| |
Handschriftbeoordeeling.
I.
‘NITA.’
Algemeene indruk:
zelfbewust, flink, doch al te geestig, scherp, karakter. rustig, kalm zieleleven. - egoïstisch. - scherp, streng, brutaal. - schoonheidsgevoel en kunstzin. - genotzucht en vreugde bij stoffelijk bezit. - huiselijk. - logisch, practisch. - vrijgevig (in geld uitgeven) - uiterlijke en innerlijke degelijkheid. - zeer gesteld op vormen etc. - geschikt tot onderwijzen (is waarschijnlijk onderwijzeres). - idealistisch - hoogmoedig. - zelfbewust. - wilskracht. - onduldbare geest tot tegenspraak, strijdlustig. - humoristisch. - slim, geestig. - normale ontwikkeling. - terughoudend, ingetogen.
| |
| |
| |
II.
‘JOCHEM.’
Algemeene indruk: gevoelig, volhardend karakter.

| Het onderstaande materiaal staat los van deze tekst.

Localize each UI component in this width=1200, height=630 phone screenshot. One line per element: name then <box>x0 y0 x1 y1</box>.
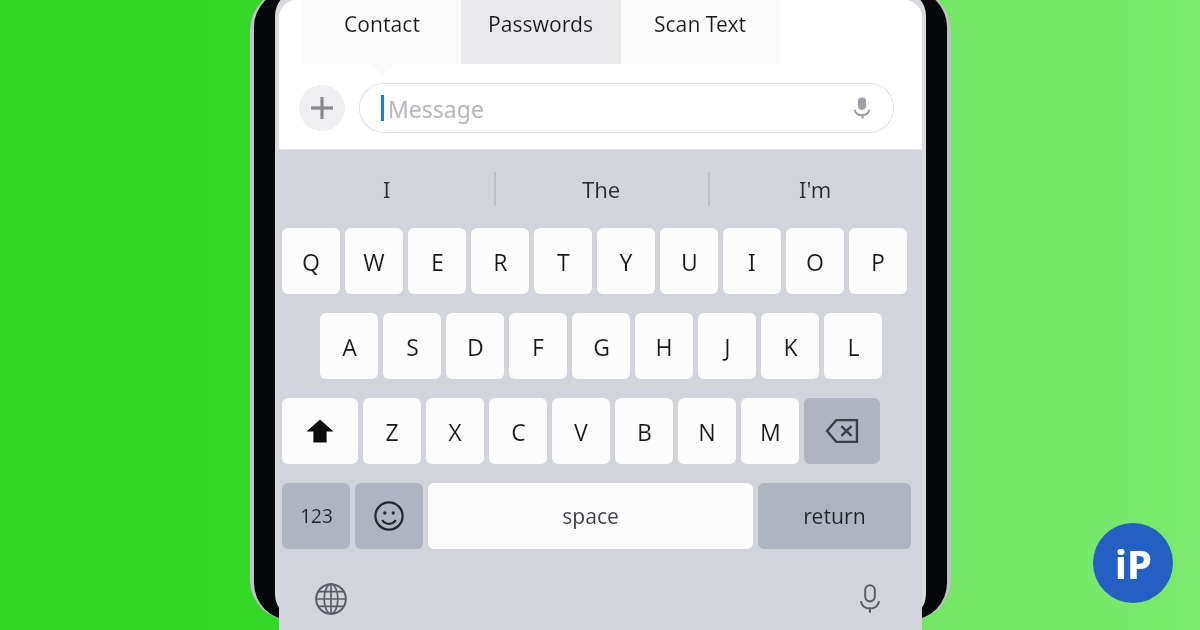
button[interactable]: A <box>320 313 378 379</box>
staticText: B <box>637 416 652 447</box>
button[interactable]: N <box>678 398 736 464</box>
button[interactable]: iPhones.ru logo <box>1093 523 1173 603</box>
staticText: T <box>557 246 570 277</box>
staticText: I <box>748 246 756 277</box>
button[interactable]: space <box>428 483 753 549</box>
staticText: space <box>562 502 619 531</box>
staticText: C <box>511 416 526 447</box>
staticText: Q <box>302 246 320 277</box>
button[interactable]: I'm <box>708 150 922 228</box>
button[interactable]: Z <box>363 398 421 464</box>
button[interactable]: R <box>471 228 529 294</box>
button[interactable]: E <box>408 228 466 294</box>
button[interactable]: C <box>489 398 547 464</box>
staticText: E <box>431 246 444 277</box>
staticText: A <box>342 331 357 362</box>
button[interactable]: Passwords <box>461 0 621 64</box>
button[interactable]: Dictate <box>846 92 878 124</box>
button[interactable]: 123 <box>282 483 350 549</box>
staticText: S <box>406 331 419 362</box>
button[interactable]: J <box>698 313 756 379</box>
staticText: N <box>698 416 716 447</box>
staticText: Contact <box>344 10 420 39</box>
button[interactable]: O <box>786 228 844 294</box>
button[interactable]: M <box>741 398 799 464</box>
button[interactable]: W <box>345 228 403 294</box>
button[interactable]: K <box>761 313 819 379</box>
staticText: return <box>803 502 866 531</box>
staticText: Passwords <box>488 10 594 39</box>
staticText: The <box>582 174 621 204</box>
staticText: Scan Text <box>654 10 747 39</box>
staticText: O <box>806 246 824 277</box>
button[interactable]: G <box>572 313 630 379</box>
staticText: R <box>493 246 508 277</box>
button[interactable]: Scan Text <box>621 0 780 64</box>
button[interactable]: Shift <box>282 398 358 464</box>
staticText: Message <box>388 93 484 124</box>
button[interactable]: S <box>383 313 441 379</box>
staticText: V <box>574 416 588 447</box>
button[interactable]: H <box>635 313 693 379</box>
button[interactable]: Backspace <box>804 398 880 464</box>
button[interactable]: Change keyboard <box>309 577 353 621</box>
staticText: Y <box>619 246 633 277</box>
button[interactable]: I <box>723 228 781 294</box>
staticText: J <box>724 331 731 362</box>
staticText: U <box>681 246 698 277</box>
staticText: X <box>448 416 462 447</box>
button[interactable]: I <box>279 150 494 228</box>
staticText: 123 <box>300 503 333 529</box>
staticText: P <box>871 246 885 277</box>
staticText: G <box>593 331 610 362</box>
button[interactable]: T <box>534 228 592 294</box>
button[interactable]: Contact <box>303 0 461 64</box>
button[interactable]: Message <box>359 83 894 133</box>
staticText: H <box>655 331 673 362</box>
staticText: M <box>760 416 781 447</box>
button[interactable]: D <box>446 313 504 379</box>
button[interactable]: return <box>758 483 911 549</box>
button[interactable]: Q <box>282 228 340 294</box>
staticText: F <box>532 331 544 362</box>
button[interactable]: X <box>426 398 484 464</box>
staticText: iP <box>1115 536 1152 590</box>
staticText: Z <box>385 416 399 447</box>
staticText: K <box>783 331 798 362</box>
button[interactable]: L <box>824 313 882 379</box>
staticText: W <box>363 246 385 277</box>
button[interactable]: B <box>615 398 673 464</box>
button[interactable]: Add attachment <box>299 85 345 131</box>
button[interactable]: Y <box>597 228 655 294</box>
staticText: D <box>467 331 484 362</box>
button[interactable]: The <box>494 150 708 228</box>
button[interactable]: F <box>509 313 567 379</box>
button[interactable]: V <box>552 398 610 464</box>
staticText: I <box>383 174 391 204</box>
button[interactable]: P <box>849 228 907 294</box>
button[interactable]: U <box>660 228 718 294</box>
staticText: I'm <box>799 174 832 204</box>
button[interactable]: Emoji <box>355 483 423 549</box>
button[interactable]: Dictation <box>848 577 892 621</box>
staticText: L <box>847 331 860 362</box>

zin tot opmerkingen maken. - rustig, kalm zieleleven. - goedhartig, medelijdend. - gevoelig. - innemend. - eenvoudig. - schoonheidsgevoel en kunstzin. - genotzucht en vreugde bij stoffelijk bezit. - huiselijk. - logisch, practisch. - spaarzaam. - geschikt tot onderwijzen. - idealistisch. - zucht tot tegenspraak. - voorzichtig, wantrouwend. - gesloten. - volhardend. - met zichzelf ingenomen. - nieuwsgierig.
| |
III.
‘O.O.’
Algemeene indruk:
idealistisch, doch wat al te vitterig karakter.
vroolijk, opgeruimd. - ondernemend. - zenuwachtig. - egoïstisch. - spaarzaam. - scherp. - eenzijdig. - vitterig. - hoogmoedig. - trotsch. - sterke werkzaamheid der hersenen. - idealistisch - schoonheidsgevoel en kunstzin. - huiselijk. - zucht tot gezellig onderhoud. - getallenzin sterk ontwikkeld. - niet logisch, niet practisch. - reinheid van zeden. - zekere voornaamheid in voorkomen en manieren. - onduldbare geest tot tegenspraak. - zin voor geld. - coquet. - gesloten, terughoudend. - meer levendigheid dan wilskracht.
| |
IV.
‘IRIS.’
Algemeene indruk: gevoelig, aanhankelijk karakter. geestelijke ontwikkeling. - rustig, kalm zieleleven. - oprecht. - goedhartig, zachtmoedig. - gevoelig - coquet. - verwend. - trotsch. - idealistisch. - schoonheidsgevoel en kunstzin. - onpractisch, onlogisch. - geschikt tot onderwijzen. - verlegen in gezelschap. - reinheid van zeden. - koopziek. - zekere voornaamheid in voorkomen en manieren. - terughoudend, gesloten, ingetogen.
| |
V.
‘FANTASIA.’
Algemeene in druk:
gevoelig, geestelk-ontwikkeld karakter.
geestelijke ontwikkeling. - gevoelig, medelijdend, goedhartig (in sterke mate). - rustig, kalm zieleleven. - sterke werkzaamheid der hersenen. - Idealistisch. - lichtzinnig. - niet practisch, niet logisch. - omslachtig. - geschikt tot onderwijzen. - onduldbare geest tot tegenspraak. - heerschzuchtig. - koopziek. - slordig. - ijdel. - geestig, humoristisch.
| |
VI.
Algemeene indruk: gevoelig, coquet karakter.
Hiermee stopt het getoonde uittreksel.